Lin Wanqiu stood at the door until their figures vanished behind the dunes, then slowly closed it.

The iron gate slid back into place with a heavy click.

She did not return to the desk. She stood where she was, staring at the shut laptop. The screen was black, reflecting only her blurry outline, like an undeveloped photograph.

She looked down at the manuscript in her hand, fingertips brushing the worn edge.

Then she turned, walked back to the desk, and reopened the document.

The cursor still blinked after that line:

"Notably, dougong has not only practical function but also profound philosophy: using softness to overcome hardness, retreating to advance, dissolving concentration with dispersion, resisting rigidity with elasticity…"

She deleted the final period, replaced it with a comma, and continued typing:

"The core value of this structure is not how much weight it can hold, but that it allows slight shaking — and thus avoids total collapse."

She finished the sentence, paused, and drank cold water.

Outside, sunlight still shone brightly. Dunes lay quietly, as if nothing had happened.

But she knew something had changed.

She opened a drawer, took out a kraft paper envelope, neatly placed all of today's manuscripts inside, sealed it, and wrote two words on the cover:

Filed

She slid the envelope into the deepest compartment under the desk, pushed it all the way in, and blocked it with a thick book.

She sat back, folded her hands on the desk, and looked at the pothos.

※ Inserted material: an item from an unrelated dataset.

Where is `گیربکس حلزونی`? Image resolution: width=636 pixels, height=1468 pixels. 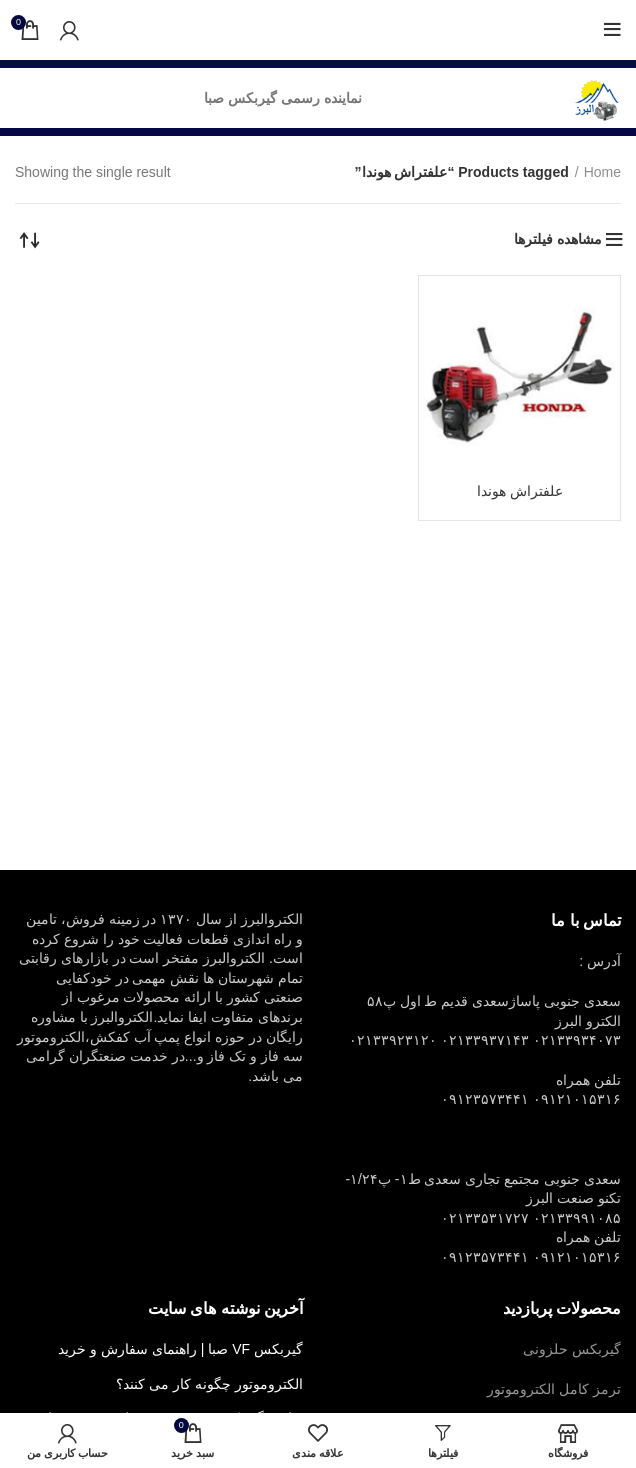
گیربکس حلزونی is located at coordinates (572, 1349).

Its leaves faced south, edges slightly curled, as if thirsty.

She did not move. Did not water it.

After a few minutes, she suddenly reached out and turned the camera toward the wall, no longer pointing at her workspace.

Then she pressed the laptop's sleep button.

The screen dimmed. The mainframe fan let out one last soft whir, like a sigh.

She sat there, not turning on the light, not standing up.

Outside, a lizard crawled past the wall, its tail sweeping up fine sand.

The wind rose again, tapping gently on the roof.

She did not hear the cheers deep in the universe.

She did not know every word she spoke was being translated into billions of forms and archived forever in the memory banks of countless civilizations.

She only knew that the man named Cheng Ye had not looked at her like a streamer.

He had looked at her like a puzzle.

She raised a hand and touched her bronze hairpin. It felt ice-cold.

Then she pulled out her chair and opened a new document.

This time, she created a blank page.

In the title bar, she typed four characters:

Backup Draft

The cursor blinked below, waiting for the first line.

She stared at the screen, fingers hovering over the keyboard, not typing for a long time.